OPINION OF THE COURT
Stephen G. Crane, J.This motion and cross motion expose to view a hiatus in the Civil Practice Law and Rules. Perhaps it exists by design to encourage prompt payment of judgments or swift posting of security to stay their execution pending appeal.
Defendant moves pursuant to CPLR 5204 to discharge levies of execution issued September 19 and 25, 1985 on two of its bank accounts. CPLR 5204 provides: "Upon motion of the judgment debtor, upon notice to the judgment creditor, the sheriff and the sureties upon the undertaking, the court may order, upon such terms as justice requires, that the lien of a money judgment, or that a levy made pursuant to an execution issued upon a money judgment, be released as to all or specified real or personal property upon the ground that the judgment debtor has given an undertaking upon appeal sufficient to secure the judgment creditor.”
A judgment in favor of plaintiff for $18,650.67 was rendered on August 30, 1985, and entered and docketed on September *105610, 1985. Plaintiff did not serve a copy of this judgment with notice of entry. Instead, it caused the Sheriff to levy execution on two bank accounts tying up over $33,000 of defendant’s funds.
Defendant served and filed a notice of appeal dated September 23, 1985, and by a bond dated October 9, 1985, it secured a stay of the judgment by an undertaking to pay $18,650.67 in the event of an affirmance, in whole or in part, or dismissal of its appeal. (CPLR 5519 [a] [2].)
Thus secured, the plaintiff has no interest in opposing this motion. It is the Sheriff, now owed $950.03 in poundage and fees, who cross-moves to fix that sum and direct its payment as a condition to the discharge of the levies.
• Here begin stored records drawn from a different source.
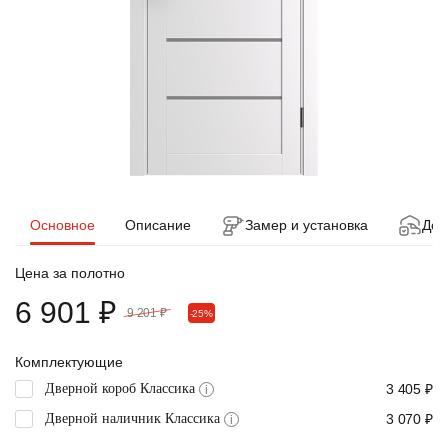
Основное
Описание
Замер и установка
Дос
Цена за полотно
6 901 ₽
9 201 ₽
-25%
Комплектующие
Дверной короб Классика
3 405 ₽
i
Дверной наличник Классика
3 070 ₽
i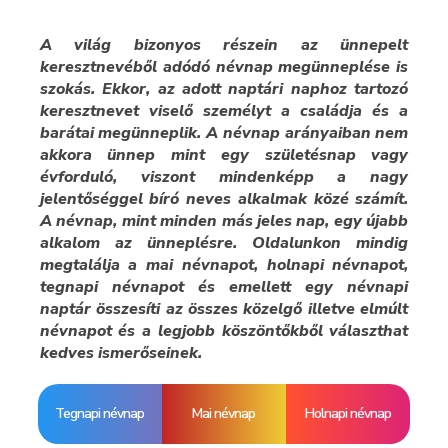
A világ bizonyos részein az ünnepelt
keresztnevéből adódó névnap megünneplése is
szokás. Ekkor, az adott naptári naphoz tartozó
keresztnevet viselő személyt a családja és a
barátai megünneplik. A névnap arányaiban nem
akkora ünnep mint egy születésnap vagy
évforduló, viszont mindenképp a nagy
jelentőséggel bíró neves alkalmak közé számít.
A névnap, mint minden más jeles nap, egy újabb
alkalom az ünneplésre. Oldalunkon mindig
megtalálja a mai névnapot, holnapi névnapot,
tegnapi névnapot és emellett egy névnapi
naptár összesíti az összes közelgő illetve elmúlt
névnapot és a legjobb köszöntőkből választhat
kedves ismerőseinek.
Tegnapi névnap
Mai névnap
Holnapi névnap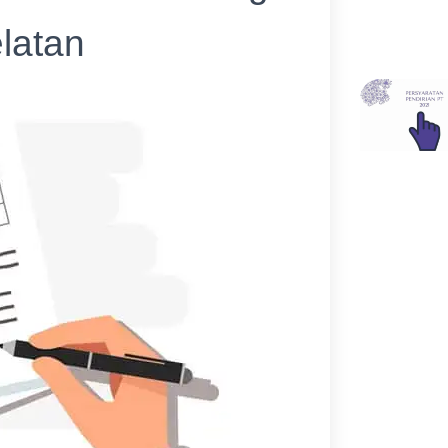
latan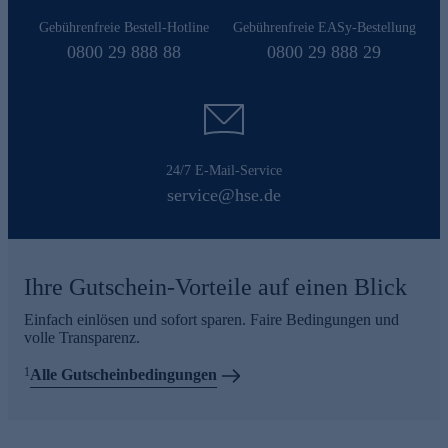
Gebührenfreie Bestell-Hotline
Gebührenfreie EASy-Bestellung
0800 29 888 88
0800 29 888 29
24/7 E-Mail-Service
service@hse.de
Ihre Gutschein-Vorteile auf einen Blick
Einfach einlösen und sofort sparen. Faire Bedingungen und
volle Transparenz.
1
Alle Gutscheinbedingungen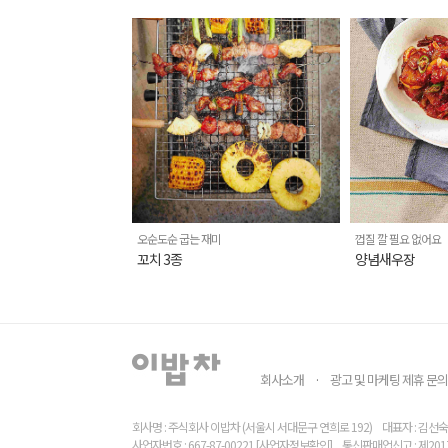
오순도순 굽는 재미
껍질 깔 필요 없어요
꼬치 3종
양념새우장
회사소개
광고 및 마케팅 제휴 문의
·
회사명 : 주식회사 이밥차 (서울시 서대문구 연희로 192)
대표자 : 김선숙
사업자번호 : 667-87-00221
[사업자정보확인]
통신판매업신고 : 제201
This, of course, aggravates the judgment debtor who feels that the judgment creditor should have served notice of entry of the judgment before acting to collect it thereby incurring poundage and fees. This overlooks the professional responsibility owing by counsel to the judgment creditor competently and zealously to safeguard his client’s interest (Code of Professional Responsibility, Canons 6, 7) and the maxim that "the race is to the swift” (Davidson, "War Song”). To have failed to act as plaintiff did risked loss of priority. (See, Siegel, NY Prac § 520, at 710; Matter of Graze v Bankers Trust Co., 45 Misc 2d 610.) Plaintiff had no obligation to serve a copy of the judgment with notice of entry before pursuing its enforcement remedies. "Once his judgment has been entered — that is the moment which makes the judgment enforceable — the judgment creditor may turn to whichever devices suit his particular purpose.” (Siegel, op. cit. § 485, at 652.)
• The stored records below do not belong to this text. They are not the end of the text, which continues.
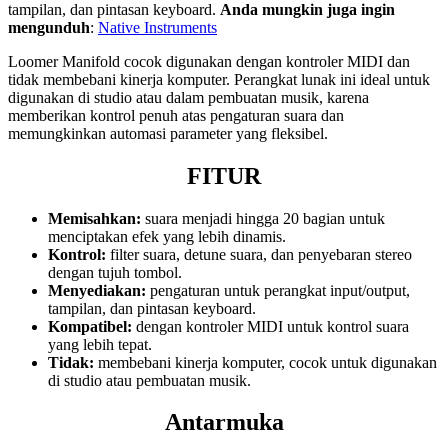
tampilan, dan pintasan keyboard.
Anda mungkin juga ingin
mengunduh
:
Native Instruments
Loomer Manifold cocok digunakan dengan kontroler MIDI dan
tidak membebani kinerja komputer. Perangkat lunak ini ideal untuk
digunakan di studio atau dalam pembuatan musik, karena
memberikan kontrol penuh atas pengaturan suara dan
memungkinkan automasi parameter yang fleksibel.
FITUR
Memisahkan:
suara menjadi hingga 20 bagian untuk
menciptakan efek yang lebih dinamis.
Kontrol:
filter suara, detune suara, dan penyebaran stereo
dengan tujuh tombol.
Menyediakan:
pengaturan untuk perangkat input/output,
tampilan, dan pintasan keyboard.
Kompatibel:
dengan kontroler MIDI untuk kontrol suara
yang lebih tepat.
Tidak:
membebani kinerja komputer, cocok untuk digunakan
di studio atau pembuatan musik.
Antarmuka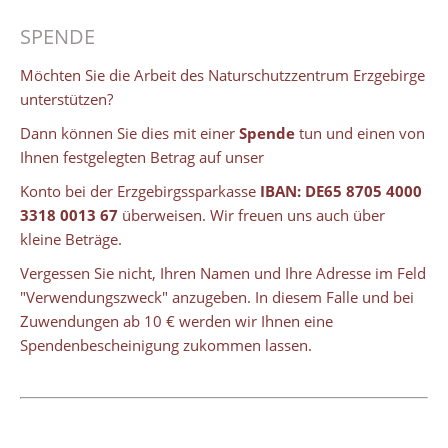
SPENDE
Möchten Sie die Arbeit des Naturschutzzentrum Erzgebirge
unterstützen?
Dann können Sie dies mit einer
Spende
tun und einen von
Ihnen festgelegten Betrag auf unser
Konto bei der Erzgebirgssparkasse
IBAN: DE65 8705 4000
3318 0013 67
überweisen. Wir freuen uns auch über
kleine Beträge.
Vergessen Sie nicht, Ihren Namen und Ihre Adresse im Feld
"Verwendungszweck" anzugeben. In diesem Falle und bei
Zuwendungen ab 10 € werden wir Ihnen eine
Spendenbescheinigung zukommen lassen.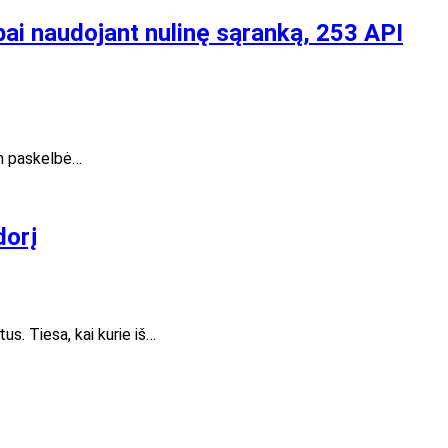
ybai naudojant nulinę sąranką, 253 API
ien paskelbė…
dorį
us. Tiesa, kai kurie iš…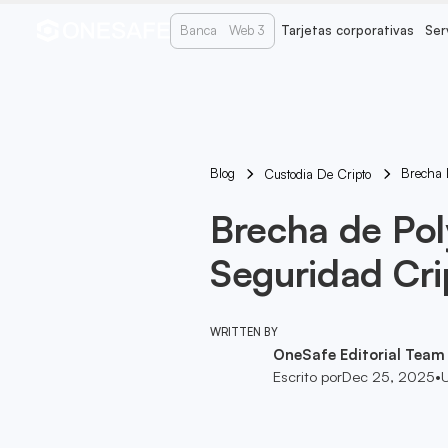
Banca
Web 3
Tarjetas corporativas
Ser
Blog
Brecha 
Custodia De Cripto
Brecha de Po
Seguridad Cri
WRITTEN BY
OneSafe Editorial Team
Escrito por
Dec 25, 2025
•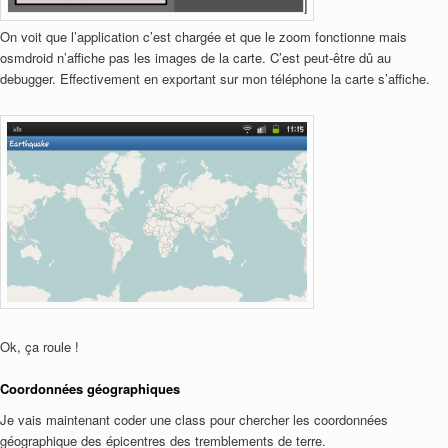
On voit que l’application c’est chargée et que le zoom fonctionne mais
osmdroid n’affiche pas les images de la carte. C’est peut-être dû au
debugger. Effectivement en exportant sur mon téléphone la carte s’affiche.
Ok, ça roule !
Coordonnées géographiques
Je vais maintenant coder une class pour chercher les coordonnées
géographique des épicentres des tremblements de terre.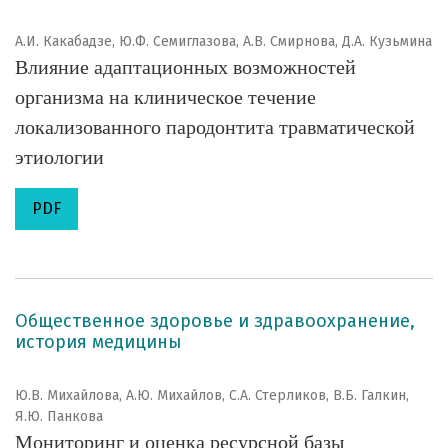
А.И. Какабадзе, Ю.Ф. Семиглазова, А.В. Смирнова, Д.А. Кузьмина
Влияние адаптационных возможностей
организма на клиническое течение
локализованного пародонтита травматической
этиологии
PDF
Общественное здоровье и здравоохранение,
история медицины
Ю.В. Михайлова, А.Ю. Михайлов, С.А. Стерликов, В.Б. Галкин,
Я.Ю. Панкова
Мониторинг и оценка ресурсной базы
Entry is defined in CPLR 5016 (a) as the filing of the judgment, after signature, by the clerk. It is the linchpin not only of enforcement but also of appeal, for no appeal may be taken until the judgment is entered. A stay pending appeal requires service on the adversary of a notice of appeal (CPLR 5519 [a]), and, in the circumstances at bar, of the undertaking contemplated in paragraph (2) thereof. The appellant must act quickly or risk the adversary’s earlier resort to enforcement proceedings. Surely, the judgment debtor could have protected itself earlier. After all, the judgment was dated August 30— although not appealable until its entry on September 10 (Siegel, op. cit. § 534, at 744) — and the undertaking is dated October 9.
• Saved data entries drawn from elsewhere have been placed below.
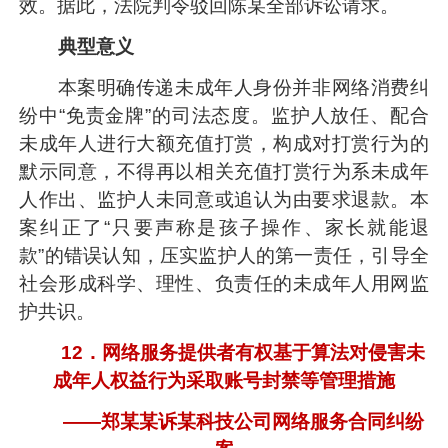
效。据此，法院判令驳回陈某全部诉讼请求。
典型意义
本案明确传递未成年人身份并非网络消费纠
纷中“免责金牌”的司法态度。监护人放任、配合
未成年人进行大额充值打赏，构成对打赏行为的
默示同意，不得再以相关充值打赏行为系未成年
人作出、监护人未同意或追认为由要求退款。本
案纠正了“只要声称是孩子操作、家长就能退
款”的错误认知，压实监护人的第一责任，引导全
社会形成科学、理性、负责任的未成年人用网监
护共识。
12．网络服务提供者有权基于算法对侵害未
成年人权益行为采取账号封禁等管理措施
——郑某某诉某科技公司网络服务合同纠纷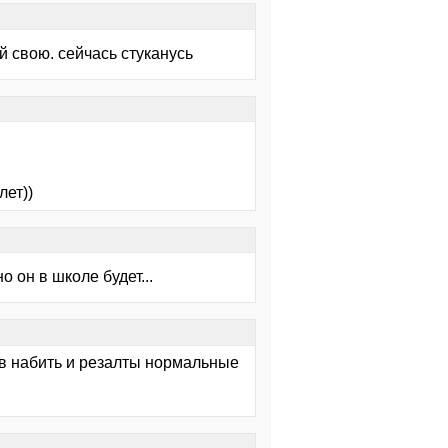
й свою. сейчась стуканусь
лет))
о он в школе будет...
ков набить и резалты нормальные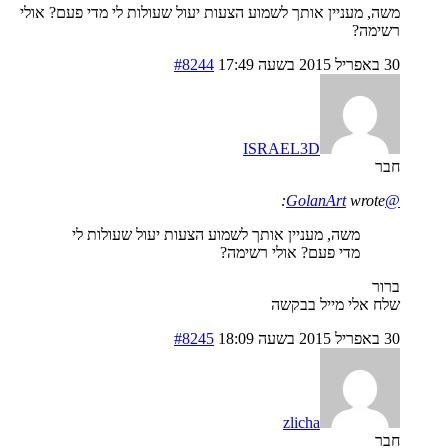
משה, מעניין אותך לשמוע הצעות יעול שעולות לי מדי פעם? אולי
רשימה?
30 באפריל 2015 בשעה 17:49
#8244
ISRAEL3D
חבר
wrote:
@GolanArt
משה, מעניין אותך לשמוע הצעות יעול שעולות לי
מדי פעם? אולי רשימה?
ברור
שלח אלי מייל בבקשה
30 באפריל 2015 בשעה 18:09
#8245
zlicha
חבר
The undertaking does not run in favor of the Sheriff. There *1057is no way for the Sheriff to recover the poundage and fees to which he is entitled except from the defendant or its funds on which he has levied.
Accordingly, the motion and cross motion are granted to the extent that the lien of plaintiff’s judgment is released as to defendant’s accounts in Banco Central of New York and National Westminster Bank, U.S.A. except to the extent of $950.03 which are the fees and poundage owing to the Sheriff. This sum may be collected from the foregoing accounts unless the judgment debtor otherwise makes payment to the Sheriff on the settlement of the order hereon. In either event, if the judgment ultimately be reversed, the $950.03, shall be taxable as a disbursement in favor of the defendant. (CPLR 8301 [a] [12].)